13:51:05 Started docker pull on k8s nodes
13:55:27 /usr/bin/sudo /usr/local/sbin/mediawiki-image-download 2024-09-19-135040-publish (ran as mwdeploy@wikikube-worker1001.eqiad.wmnet) returned [255]: ssh: connect to host wikikube-worker1001.eqiad.wmnet port 22: Connection timed out

13:55:27 docker_pull_k8s: 100% (in-flight: 0; ok: 431; fail: 1; left: 0)        
13:55:27 1 K8s nodes failed to pull the multiversion image
13:55:27 Finished docker pull on k8s nodes (duration: 04m 21s)
14:06:06 Started docker pull on k8s nodes                                                                                                                                                     
14:10:30 /usr/bin/sudo /usr/local/sbin/mediawiki-image-download 2024-09-19-140541-publish (ran as mwdeploy@wikikube-worker1001.eqiad.wmnet) returned [255]: ssh: connect to host wikikube-worker1001.eqiad.wmnet port 22: Connection timed out                                                                                                                                              
                                                                                                                                                                                              
14:10:30 docker_pull_k8s: 100% (in-flight: 0; ok: 431; fail: 1; left: 0)                                                                                                                      
14:10:30 1 K8s nodes failed to pull the multiversion image                                                                                                                                    
14:10:30 Finished docker pull on k8s nodes (duration: 04m 24s)
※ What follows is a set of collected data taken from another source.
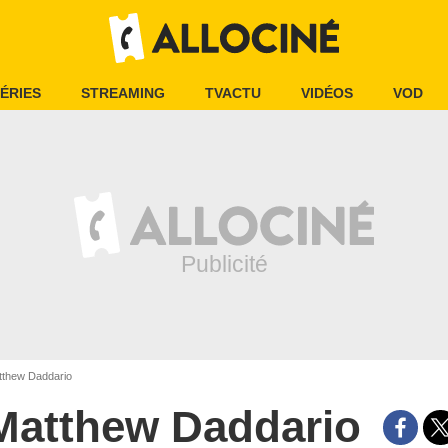
ÉRIES
STREAMING
TVACTU
VIDÉOS
VOD
thew Daddario
Matthew Daddario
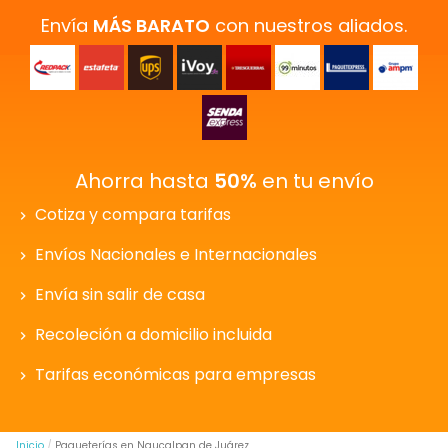
Envía
MÁS BARATO
con nuestros aliados.
Ahorra hasta
50%
en tu envío
Cotiza y compara tarifas
Envíos Nacionales e Internacionales
Envía sin salir de casa
Recoleción a domicilio incluida
Tarifas económicas para empresas
Inicio
Paqueterías en Naucalpan de Juárez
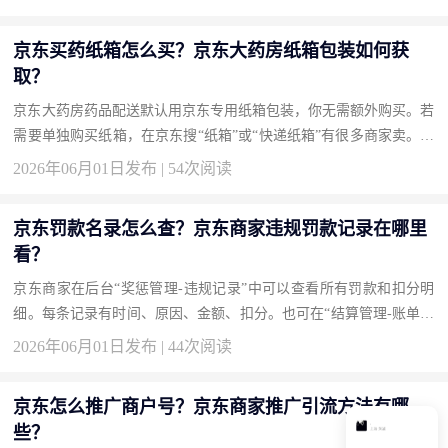
京东买药纸箱怎么买？京东大药房纸箱包装如何获
取？
京东大药房药品配送默认用京东专用纸箱包装，你无需额外购买。若
需要单独购买纸箱，在京东搜“纸箱”或“快递纸箱”有很多商家卖。京
东自营也有“搬家纸箱”可购。买药时如需格外加固，下单备注“加
2026年06月01日发布 | 54次阅读
装...
京东罚款名录怎么查？京东商家违规罚款记录在哪里
看？
京东商家在后台“奖惩管理-违规记录”中可以查看所有罚款和扣分明
细。每条记录有时间、原因、金额、扣分。也可在“结算管理-账单明
细”中查到扣款。如果对罚款有异议，在违规记录里点“申诉”。 京
2026年06月01日发布 | 44次阅读
东...
京东怎么推广商户号？京东商家推广引流方法有哪
些？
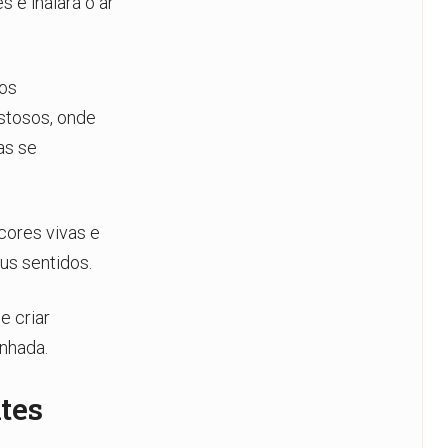
 e inalará o ar
os
stosos, onde
as se
 cores vivas e
us sentidos.
e criar
nhada.
tes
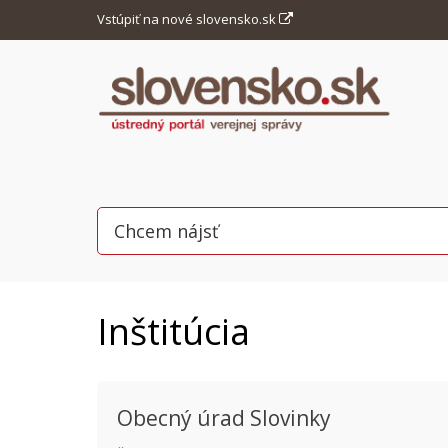
Vstúpiť na nové slovensko.sk
Inštitúcia
Obecný úrad Slovinky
No other errors during the rest of the deployment – I’m not sure if that means the deployment to wikikube-worker1001 still succeeded or if Kubernetes was okay with it failing.

Event Timeline

I have frankly no idea what tags to add to this… ops-eqiad is just a wild guess. But given that it happened twice, it feels worth investigating by someone™.

taavi added subscribers: akosiaris, taavi.

this probably has something to do with it? /cc @akosiaris

The last Puppet run was at Mon Sep 16 09:50:38 UTC 2024 (4583 minutes ago). Puppet is disabled. alex fooing around - akosiaris
JMeybohm claimed this task.
JMeybohm subscribed.

I think I know what this was about...re-enabled and ran puppet which should have fixed firewall rules for SSH from deploy hosts. Sorry for the trouble!

Thanks for fixing it @JMeybohm. For posterity's sake, the "fooing" part was related to T374366 and trying to figure out the race condition(s).